You are encouraged to book a tutorial to discuss the assessment with the relevant module tutor in advance. Staff can provide general guidance but they cannot comment on a draft. It is your responsibility to independently formulate ideas and text, to cite and reference accurately and to structure your work appropriately.
Your work should have a word count of between 2400 to 2600 words. The word count includes every word from Section 1 to Section 4 including any headings, quotations included in the body of the text, tables, and in-text citations. The word count does not include the title or the references list. Refer to the Psychology Handbook on the Psychology Undergraduate Programmes Homepage for details of the word count policy and penalties.
Your assessment will be marked against the following criteria:
Description of proposed intervention
Intervention is clearly outlined
Clear and comprehensive overview of proposed methodology
Clear and comprehensive overview of proposed analysis
Awareness of ethical issues and current codes of ethics and conduct
Develops a convincing argument to support the need for the intervention
Critically evaluates strengths/weaknesses of existing interventions, concisely and accurately
Provides a convincing rationale for the intervention design, content, implementation plan, and evaluation plan
Draws clear, sensible conclusions about the potential impact of the intervention
Written in a scientific style (accurate writing, structured and organised well, flows clearly from introduction to conclusion)
Good English language skills (spelling, punctuation, grammar)
Good academic conduct (including citations and referencing in APA Style)

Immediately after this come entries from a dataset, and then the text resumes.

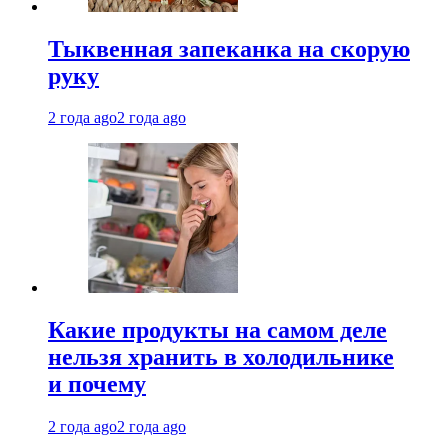
Тыквенная запеканка на скорую
руку
2 года ago
2 года ago
Какие продукты на самом деле
нельзя хранить в холодильнике
и почему
2 года ago
2 года ago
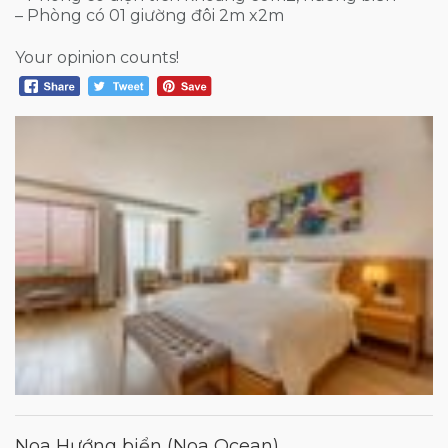
– Phòng có 01 giường đôi 2m x2m
Your opinion counts!
Noa Hướng biển (Noa Ocean)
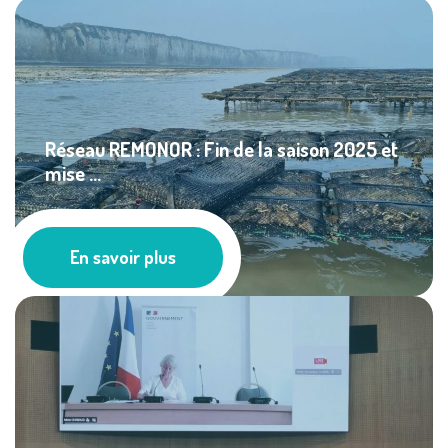
Réseau REMONOR : Fin de la saison 2025 et
mise ...
À la une
En savoir plus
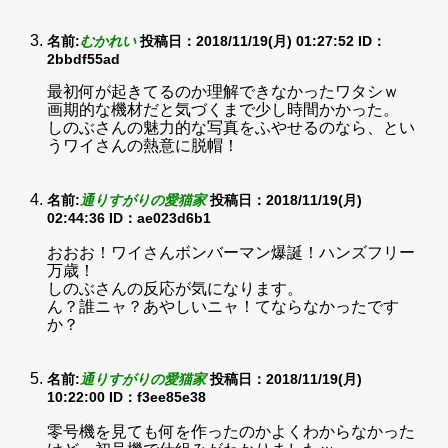
名前:
むかれい
投稿日：2018/11/19(月) 01:27:52
ID：
2bbdf55ad
最初何が起きてるのか理解できなかったワタシｗ
画期的な機材だと気づくまで少し時間かかった。
しのぶさんの魅力的な写真をふやせるのなら、とい
うワイさんの熱意に脱帽！
名前:
通りすがりの愛猫家
投稿日：2018/11/19(月)
02:44:36
ID：ae023d6b1
おおお！ワイさんボンバーマン爆誕！ハンズフリー
万歳！
しのぶさんの反応が気になります。
ん？誰ニャ？あやしいニャ！てならなかったです
か？
名前:
通りすがりの愛猫家
投稿日：2018/11/19(月)
10:22:00
ID：f3ee85e38
零号機を見ても何を作ったのかよくわからなかった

The overall grade is based on a categorical marking scheme and is a matter of academic judgement, taking into account your performance across all of the criteria. Refer to the Psychology Handbook for a description of the grade categories and the categorical marking scheme.

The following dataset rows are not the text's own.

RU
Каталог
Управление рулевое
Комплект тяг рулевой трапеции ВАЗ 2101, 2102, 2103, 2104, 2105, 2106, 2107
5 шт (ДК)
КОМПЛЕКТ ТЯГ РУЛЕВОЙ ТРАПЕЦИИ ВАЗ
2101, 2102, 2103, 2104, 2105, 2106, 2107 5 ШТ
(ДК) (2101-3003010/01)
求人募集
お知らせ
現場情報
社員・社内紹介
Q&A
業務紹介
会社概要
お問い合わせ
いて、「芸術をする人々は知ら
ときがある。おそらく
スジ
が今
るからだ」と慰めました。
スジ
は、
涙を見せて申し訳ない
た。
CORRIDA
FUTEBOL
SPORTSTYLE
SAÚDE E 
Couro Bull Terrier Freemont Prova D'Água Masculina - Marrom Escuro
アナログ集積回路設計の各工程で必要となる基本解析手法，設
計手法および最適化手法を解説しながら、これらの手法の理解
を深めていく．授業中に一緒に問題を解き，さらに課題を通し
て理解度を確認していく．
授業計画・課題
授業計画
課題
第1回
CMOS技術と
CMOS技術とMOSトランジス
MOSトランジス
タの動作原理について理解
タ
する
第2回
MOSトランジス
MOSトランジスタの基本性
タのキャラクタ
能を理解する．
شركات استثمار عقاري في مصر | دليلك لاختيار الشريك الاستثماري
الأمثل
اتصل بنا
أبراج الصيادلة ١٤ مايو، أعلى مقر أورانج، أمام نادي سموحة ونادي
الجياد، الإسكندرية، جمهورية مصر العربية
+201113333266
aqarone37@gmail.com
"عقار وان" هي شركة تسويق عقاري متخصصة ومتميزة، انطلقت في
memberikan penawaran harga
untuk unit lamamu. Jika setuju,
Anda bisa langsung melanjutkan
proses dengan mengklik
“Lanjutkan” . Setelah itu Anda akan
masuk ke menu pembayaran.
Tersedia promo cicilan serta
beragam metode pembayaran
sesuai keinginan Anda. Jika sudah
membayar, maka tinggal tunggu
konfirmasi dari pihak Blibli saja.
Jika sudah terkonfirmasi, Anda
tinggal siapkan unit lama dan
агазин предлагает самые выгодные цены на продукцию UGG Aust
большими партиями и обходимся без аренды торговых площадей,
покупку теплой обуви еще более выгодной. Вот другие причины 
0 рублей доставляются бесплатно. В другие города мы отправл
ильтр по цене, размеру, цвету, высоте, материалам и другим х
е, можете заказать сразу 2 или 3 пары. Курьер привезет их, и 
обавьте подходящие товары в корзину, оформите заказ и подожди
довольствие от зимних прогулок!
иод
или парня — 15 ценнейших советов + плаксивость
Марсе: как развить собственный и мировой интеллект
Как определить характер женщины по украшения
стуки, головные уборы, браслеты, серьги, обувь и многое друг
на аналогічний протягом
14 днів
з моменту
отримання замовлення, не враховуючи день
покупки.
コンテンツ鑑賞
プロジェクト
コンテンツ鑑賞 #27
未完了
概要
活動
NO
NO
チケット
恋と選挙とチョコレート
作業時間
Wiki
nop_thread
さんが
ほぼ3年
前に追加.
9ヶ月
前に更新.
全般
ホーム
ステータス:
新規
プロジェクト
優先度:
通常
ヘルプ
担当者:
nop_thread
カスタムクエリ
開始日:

You must complete the assessment independently and with academic integrity. Academic integrity means acting with honesty to fulfil the requirements set for academic work. This includes always attributing and acknowledging sources, assistance with language correction and proofreading (whether informally or via a professional proofreading service), and by not relying on dishonest means to gain improper advantage.
Students are not permitted to get pre-submission assistance from another person (whether staff, another student or anyone else) to formulate a text, to adjust ideas, citations and referencing and/or improve the structure.

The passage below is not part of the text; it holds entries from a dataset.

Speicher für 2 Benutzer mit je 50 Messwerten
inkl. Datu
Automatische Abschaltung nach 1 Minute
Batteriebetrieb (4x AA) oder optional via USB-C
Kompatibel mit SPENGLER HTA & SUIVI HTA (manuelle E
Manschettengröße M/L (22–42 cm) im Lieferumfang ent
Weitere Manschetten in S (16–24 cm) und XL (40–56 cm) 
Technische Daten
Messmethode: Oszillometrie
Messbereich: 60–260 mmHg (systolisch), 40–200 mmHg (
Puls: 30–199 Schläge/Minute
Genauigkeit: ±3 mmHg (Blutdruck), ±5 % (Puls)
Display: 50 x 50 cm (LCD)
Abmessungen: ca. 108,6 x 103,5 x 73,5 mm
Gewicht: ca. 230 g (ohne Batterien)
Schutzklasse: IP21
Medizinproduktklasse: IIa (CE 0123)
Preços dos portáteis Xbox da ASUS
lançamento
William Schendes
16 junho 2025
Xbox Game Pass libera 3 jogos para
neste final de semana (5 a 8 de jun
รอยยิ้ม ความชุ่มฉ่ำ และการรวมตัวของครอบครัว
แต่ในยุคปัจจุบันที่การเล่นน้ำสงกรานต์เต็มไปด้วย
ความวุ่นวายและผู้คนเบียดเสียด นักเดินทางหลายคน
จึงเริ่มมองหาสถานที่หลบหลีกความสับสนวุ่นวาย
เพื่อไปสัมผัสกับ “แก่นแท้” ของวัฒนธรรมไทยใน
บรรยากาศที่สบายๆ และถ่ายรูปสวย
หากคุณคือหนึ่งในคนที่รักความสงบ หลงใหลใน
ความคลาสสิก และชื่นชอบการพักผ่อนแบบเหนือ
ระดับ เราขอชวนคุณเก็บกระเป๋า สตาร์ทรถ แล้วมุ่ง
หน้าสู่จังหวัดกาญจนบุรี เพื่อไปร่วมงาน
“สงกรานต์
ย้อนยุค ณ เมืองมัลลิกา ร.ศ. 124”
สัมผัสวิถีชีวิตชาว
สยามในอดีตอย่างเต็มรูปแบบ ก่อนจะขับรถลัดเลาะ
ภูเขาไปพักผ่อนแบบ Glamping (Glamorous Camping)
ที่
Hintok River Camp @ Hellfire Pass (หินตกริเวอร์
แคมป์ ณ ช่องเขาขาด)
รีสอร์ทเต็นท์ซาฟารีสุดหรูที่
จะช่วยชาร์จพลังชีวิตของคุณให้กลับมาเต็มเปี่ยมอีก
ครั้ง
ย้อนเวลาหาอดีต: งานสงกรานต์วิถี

Academic misconduct includes poor academic practice, plagiarism, self-plagiarism, cheating, falsification, collusion and unethical conduct and other means of gaining an improper advantage. All suspected cases of academic misconduct will be investigated and penalties may be applied. Minor lapses in academic conduct and good practice will be penalised by a deduction in the mark (the exact deduction is based on academic judgement about the scale and importance of the lapses).
Refer to the Academic Misconduct Policy for further details about academic integrity and misconduct, including definitions and examples of academic misconduct and the potential penalties.
Student Attendance and Workload Obligations
General student attendance and workload obligations are explained in Section B3 of the Academic Regulations for Taught Programmes. Semester dates (including the May assessment period) are available here. Students are also expected to be available during July 2018 in the event of exam resits or second attempts at failed assignments. Do not book holidays during July 2018 until you are certain that you have no resits or second attempts. Holidays are not a valid extenuating circumstance.
There are no programme specific attendance requirements for this module.
Students who feel they have good cause for failing to meet attendance and/or workload requirements, for example due to personal or medical circumstances, may apply for extenuating circumstances to be taken into account and should refer to the University’s Extenuating Circumstances Policy for further details.